February 6, 2026 at 22:30
Mayank Dobhal
this is insane. people are dying because of patent laws. we need to change this immediately.
February 7, 2026 at 13:42
Marcus Jackson
actually, it's more nuanced. the trips agreement does have flexibilities like compulsory licensing, but the problem is countries don't use them because of political pressure. the us and eu often threaten trade sanctions. so it's not just about the rules-it's about enforcement. but yeah, the system is flawed.
February 8, 2026 at 04:51
Natasha Bhala
fix this now
February 9, 2026 at 07:39
Gouris Patnaik
india should have never agreed to trips. we could have made our own rules. now we're stuck because of this. pharma companies are laughing at us.
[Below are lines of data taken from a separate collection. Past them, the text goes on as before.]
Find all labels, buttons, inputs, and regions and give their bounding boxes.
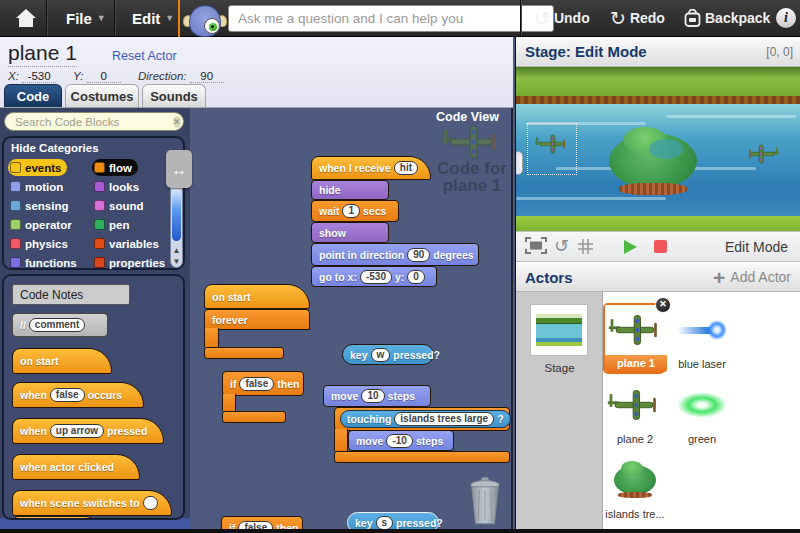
reset-actor-link[interactable]: Reset Actor: [112, 49, 177, 63]
scroll-down-arrow[interactable]: ▼: [171, 256, 182, 267]
block-touching-boolean[interactable]: touching islands trees large ?: [340, 410, 511, 428]
add-actor-button[interactable]: + Add Actor: [713, 267, 791, 288]
scene-shoreline: [516, 96, 800, 104]
x-value-field[interactable]: -530: [22, 70, 56, 83]
search-blocks-input[interactable]: [15, 116, 169, 128]
actor-name-field[interactable]: plane 1: [8, 41, 77, 67]
block-show[interactable]: show: [311, 222, 389, 243]
home-button[interactable]: [4, 0, 48, 36]
block-key-s-pressed[interactable]: key s pressed?: [347, 512, 439, 529]
block-move-neg10-steps[interactable]: move -10 steps: [348, 430, 454, 451]
block-move-10-steps[interactable]: move 10 steps: [323, 385, 431, 407]
actor-thumbnail: [604, 380, 666, 430]
category-pen[interactable]: pen: [92, 216, 135, 233]
actor-tile-plane-1[interactable]: ✕ plane 1: [603, 303, 665, 374]
palette-blocks-panel: Code Notes // comment on start when fals…: [2, 274, 185, 520]
canvas-watermark: Code for plane 1: [430, 160, 513, 194]
category-operator[interactable]: operator: [8, 216, 78, 233]
scene-paddle: [516, 151, 523, 175]
category-functions[interactable]: functions: [8, 254, 83, 271]
backpack-button[interactable]: Backpack: [684, 0, 770, 36]
palette-block-when-scene-switches[interactable]: when scene switches to: [12, 490, 172, 516]
scrollbar-thumb[interactable]: [172, 189, 181, 241]
category-swatch: [94, 162, 105, 173]
edit-menu-button[interactable]: Edit ▼: [120, 0, 186, 36]
file-menu-button[interactable]: File ▼: [54, 0, 118, 36]
helper-mascot[interactable]: [183, 3, 227, 37]
app-window: File ▼ Edit ▼ ↺ Undo ↻ Redo Backpack i: [0, 0, 800, 533]
actor-label-stage: Stage: [516, 362, 603, 374]
category-flow[interactable]: flow: [92, 159, 138, 176]
category-events[interactable]: events: [8, 159, 67, 176]
block-wait-secs[interactable]: wait 1 secs: [311, 200, 399, 222]
palette-block-code-notes[interactable]: Code Notes: [12, 284, 130, 305]
actor-tile-stage[interactable]: [530, 304, 588, 356]
block-key-w-pressed[interactable]: key w pressed?: [342, 344, 434, 365]
palette-block-when-key-pressed[interactable]: when up arrow pressed: [12, 418, 164, 444]
palette-block-when-actor-clicked[interactable]: when actor clicked: [12, 454, 140, 480]
palette-block-comment[interactable]: // comment: [12, 313, 108, 337]
scroll-up-arrow[interactable]: ▲: [171, 245, 182, 256]
stop-button[interactable]: [654, 240, 667, 253]
file-menu-label: File: [66, 10, 92, 27]
actor-label: plane 2: [604, 430, 666, 445]
y-value-field[interactable]: 0: [87, 70, 121, 83]
tab-costumes[interactable]: Costumes: [65, 84, 139, 107]
block-forever[interactable]: forever: [204, 309, 310, 330]
stage-title: Stage: Edit Mode: [525, 43, 647, 60]
block-if-false-then-partial[interactable]: if false then: [221, 516, 303, 529]
hide-categories-toggle[interactable]: Hide Categories: [11, 142, 99, 154]
ask-question-input[interactable]: [228, 5, 554, 32]
redo-icon: ↻: [610, 9, 626, 28]
play-button[interactable]: [624, 240, 637, 254]
clear-search-icon[interactable]: ✕: [173, 116, 181, 128]
category-physics[interactable]: physics: [8, 235, 74, 252]
block-on-start[interactable]: on start: [204, 284, 310, 309]
actor-tile-blue-laser[interactable]: blue laser: [671, 305, 733, 370]
category-sensing[interactable]: sensing: [8, 197, 74, 214]
actor-tile-islands-trees[interactable]: islands tre...: [604, 455, 666, 520]
scene-plane-1[interactable]: [534, 133, 570, 155]
grid-icon[interactable]: [578, 239, 593, 254]
block-if-touching-then[interactable]: touching islands trees large ? then: [334, 407, 510, 431]
scene-plane-2[interactable]: [744, 143, 780, 165]
code-canvas[interactable]: Code View Code for plane 1 when I receiv…: [190, 108, 513, 529]
block-go-to-xy[interactable]: go to x: -530 y: 0: [311, 266, 437, 287]
actor-tile-green[interactable]: green: [671, 380, 733, 445]
tab-sounds[interactable]: Sounds: [142, 84, 206, 107]
block-if-false-then[interactable]: if false then: [222, 371, 304, 396]
block-if-arm: [222, 411, 286, 423]
palette-resize-handle[interactable]: ↔: [166, 150, 192, 188]
undo-icon: ↺: [534, 9, 550, 28]
category-looks[interactable]: looks: [92, 178, 145, 195]
palette-block-when-occurs[interactable]: when false occurs: [12, 382, 144, 408]
actor-thumbnail: [671, 380, 733, 430]
redo-button[interactable]: ↻ Redo: [610, 0, 665, 36]
tab-code[interactable]: Code: [4, 84, 62, 107]
close-icon[interactable]: ✕: [655, 297, 671, 313]
x-label: X:: [8, 70, 19, 82]
block-if-touching-spine: [334, 429, 348, 451]
actor-tile-plane-2[interactable]: plane 2: [604, 380, 666, 445]
stage-thumbnail: [536, 314, 582, 346]
palette-block-partial[interactable]: [12, 516, 104, 520]
block-hide[interactable]: hide: [311, 180, 389, 200]
trash-can[interactable]: [466, 476, 504, 526]
category-swatch: [94, 181, 105, 192]
category-properties[interactable]: properties: [92, 254, 171, 271]
block-point-in-direction[interactable]: point in direction 90 degrees: [311, 243, 479, 266]
y-label: Y:: [73, 70, 83, 82]
home-icon: [16, 9, 36, 27]
reset-stage-icon[interactable]: ↺: [554, 235, 569, 257]
direction-value-field[interactable]: 90: [190, 70, 224, 83]
block-when-i-receive[interactable]: when I receive hit: [311, 156, 431, 180]
category-variables[interactable]: variables: [92, 235, 165, 252]
info-button[interactable]: i: [776, 8, 796, 28]
category-sound[interactable]: sound: [92, 197, 150, 214]
edit-mode-label: Edit Mode: [725, 239, 788, 255]
undo-button[interactable]: ↺ Undo: [534, 0, 590, 36]
category-motion[interactable]: motion: [8, 178, 69, 195]
palette-block-on-start[interactable]: on start: [12, 348, 112, 374]
fullscreen-icon[interactable]: [525, 237, 547, 254]
stage-preview[interactable]: [516, 67, 800, 231]
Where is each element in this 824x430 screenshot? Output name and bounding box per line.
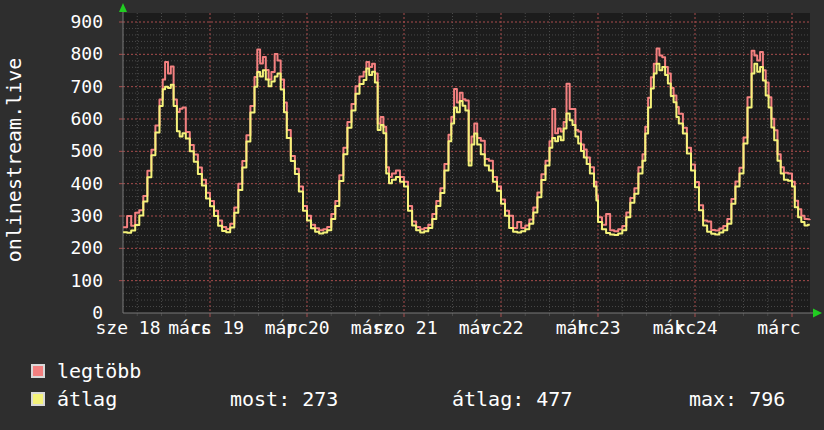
plot-background xyxy=(123,13,810,313)
y-axis-label: 200 xyxy=(23,238,103,258)
legend-swatch-atlag xyxy=(31,392,45,406)
stat-most-value: 273 xyxy=(302,387,338,411)
stat-atlag-value: 477 xyxy=(536,387,572,411)
x-axis-day-label: p 20 xyxy=(286,318,329,338)
x-axis-arrow-icon xyxy=(813,309,822,318)
y-axis-label: 600 xyxy=(23,109,103,129)
y-axis-label: 700 xyxy=(23,77,103,97)
stat-atlag-label: átlag: xyxy=(452,387,524,411)
legend-swatch-legtobb xyxy=(31,364,45,378)
y-axis-label: 300 xyxy=(23,206,103,226)
stat-max: max: 796 xyxy=(689,388,785,410)
stat-atlag: átlag: 477 xyxy=(452,388,572,410)
y-axis-label: 500 xyxy=(23,141,103,161)
x-axis-day-label: szo 21 xyxy=(372,318,437,338)
x-axis-day-label: cs 19 xyxy=(190,318,244,338)
x-axis-day-label: sze 18 xyxy=(95,318,160,338)
x-axis-day-label: h 23 xyxy=(577,318,620,338)
legend-label-legtobb: legtöbb xyxy=(57,360,141,382)
chart-canvas xyxy=(118,3,824,325)
stat-max-value: 796 xyxy=(749,387,785,411)
y-axis-label: 800 xyxy=(23,44,103,64)
stat-most-label: most: xyxy=(230,387,290,411)
x-axis-day-label: k 24 xyxy=(674,318,717,338)
legend-label-atlag: átlag xyxy=(57,388,117,410)
rrd-graph-window: onlinestream.live 0100200300400500600700… xyxy=(0,0,824,430)
y-axis-label: 400 xyxy=(23,174,103,194)
stat-most: most: 273 xyxy=(230,388,338,410)
x-axis-month-label: márc xyxy=(757,318,800,338)
stat-max-label: max: xyxy=(689,387,737,411)
y-axis-arrow-icon xyxy=(119,3,127,12)
y-axis-label: 100 xyxy=(23,271,103,291)
y-axis-label: 0 xyxy=(23,303,103,323)
x-axis-day-label: v 22 xyxy=(480,318,523,338)
site-title: onlinestream.live xyxy=(4,40,24,280)
y-axis-label: 900 xyxy=(23,12,103,32)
February 10, 2026 at 22:32
Jesse Lord
this is why we need to talk about it more. everyone deserves access to medicine. it's not just a policy issue it's a human rights issue. we need to push for change
February 12, 2026 at 03:41
AMIT JINDAL
well, as a global citizen, i must say that the trips agreement is a necessary evil. yes, there are flaws, but without intellectual property protection, innovation would grind to a halt. 🤔 however, the solution isn't to dismantle trips entirely but to enhance the flexibilities. for instance, improving the article 31bis system would allow for smoother cross-border licensing. but let's not forget that the real issue is the lack of investment in generic manufacturing capacity in lmics. 🌍 without that, even if we waive patents, production won't happen. so, we need a multi-pronged approach. 😊
February 13, 2026 at 21:38
Catherine Wybourne
oh, sure, let's just 'enhance the flexibilities' and 'invest in manufacturing'-because that's exactly what's been happening for decades. 🙄 but hey, maybe if we all just donated a few billion dollars, we'd be fine. seriously though, the system is broken, and pretending it's not is what's keeping us stuck. time to stop being polite and start demanding real change.